What this task involves →
Exclude the pictures, then restate exactly each line of the data below from the first through the line containing "challenging. That's where".
== Record extracts
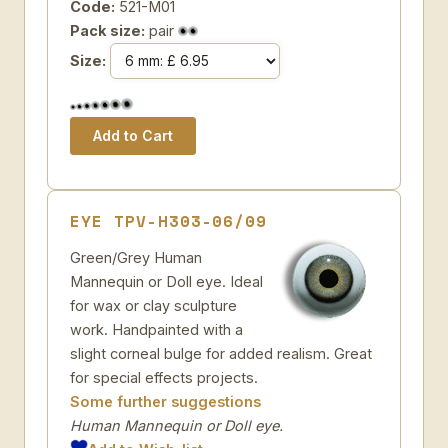
Code:
521-M01
Pack size:
pair
Size:
EYE TPV-H303-06/09
Green/Grey Human
Mannequin or Doll eye. Ideal
for wax or clay sculpture
work. Handpainted with a
slight corneal bulge for added realism. Great
for special effects projects.
Some further suggestions
Human Mannequin or Doll eye.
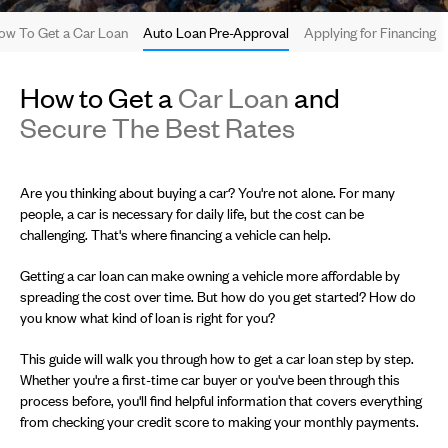
ow To Get a Car Loan
Auto Loan Pre-Approval
Applying for Financing
How to Get a
Car Loan
and
Secure The Best Rates
Are you thinking about buying a car? You're not alone. For many
people, a car is necessary for daily life, but the cost can be
challenging. That's where financing a vehicle can help.
Getting a car loan can make owning a vehicle more affordable by
spreading the cost over time. But how do you get started? How do
you know what kind of loan is right for you?
This guide will walk you through how to get a car loan step by step.
Whether you're a first-time car buyer or you've been through this
process before, you'll find helpful information that covers everything
from checking your credit score to making your monthly payments.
====
Problem solution →
Code:
521-M01
Pack size:
pair
Size:
EYE TPV-H303-06/09
Green/Grey Human
Mannequin or Doll eye. Ideal
for wax or clay sculpture
work. Handpainted with a
slight corneal bulge for added realism. Great
for special effects projects.
Some further suggestions
Human Mannequin or Doll eye.
ow To Get a Car Loan
Auto Loan Pre-Approval
Applying for Financing
How to Get a
Car Loan
and
Secure The Best Rates
Are you thinking about buying a car? You're not alone. For many
people, a car is necessary for daily life, but the cost can be
challenging. That's where financing a vehicle can help.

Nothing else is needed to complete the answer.